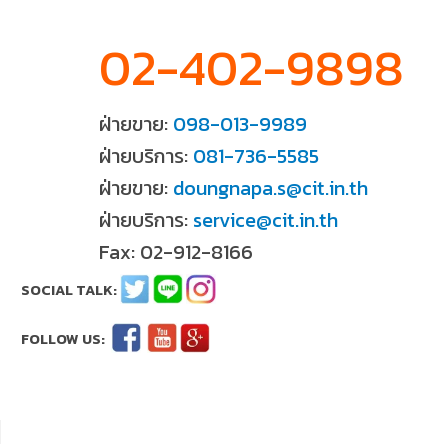
02-402-9898
ฝ่ายขาย:
098-013-9989
ฝ่ายบริการ:
081-736-5585
ฝ่ายขาย:
doungnapa.s@cit.in.th
ฝ่ายบริการ:
service@cit.in.th
Fax: 02-912-8166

### Exercise goal
Transcribe the whole listing above exactly and leave out the pictures.

### Answer space
02-402-9898
ฝ่ายขาย:
098-013-9989
ฝ่ายบริการ:
081-736-5585
ฝ่ายขาย:
doungnapa.s@cit.in.th
ฝ่ายบริการ:
service@cit.in.th
Fax: 02-912-8166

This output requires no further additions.